Meet Leon Luke Mendonca, the bespectacled smiling assassin of the 64 squares who plays violin

In just 14 moves, Ian Nepomniachtchi was reduced to frowning at his pieces like they were refusing to obey his commands. Things had curdled pretty fast for the Russian on the board in round 3 of the Grenke Freestyle Chess Open 2025. A few moves later, Nepo was pushed past the point of no return. On move 36, he resigned. Against a player who had over 100 rating points less than him. In the next round, it was Hungarian grandmaster Richard Rapport’s turn to endure punishment, and then heartbreak in the form of defeat. The player who had made two of the world’s top chess players roll over in back-to-back games was a 19-year-old grandmaster from India. Not one of the usual suspects of Gukesh, Praggnanandhaa and Arjun Erigaisi. The boy making heads turn at the Grenke Freestyle event over nine rounds was Leon Luke Mendonca, who is contemporary of the Gukesh-Praggnanandhaa-Arjun Erigaisi vintage, and was playing in his first event in freestyle chess — a variant of the sport that has been called many practitioners as a completely different sport than plan ol’ regular chess.
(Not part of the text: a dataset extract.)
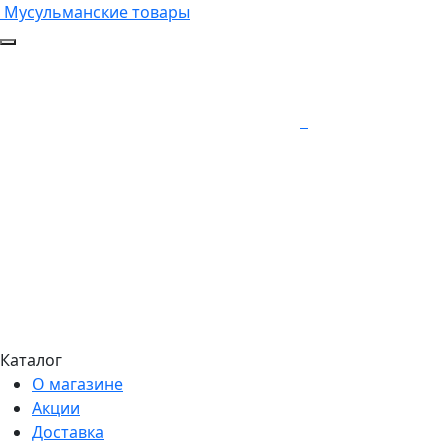
Мусульманские товары
Каталог
О магазине
Акции
Доставка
With Leon’s rating at 2643, six of the nine players he faced in Karlsruhe were rated higher than him. Despite that, in those six games against higher-rated rivals, Leon had two wins over Nepo and Rapport besides three draws against elite grandmasters like Alexey Sarana, Wesley So and Maxime Vachier-Lagrave. At an event where he was 32nd in terms of ratings, he ended 10th in the final standings.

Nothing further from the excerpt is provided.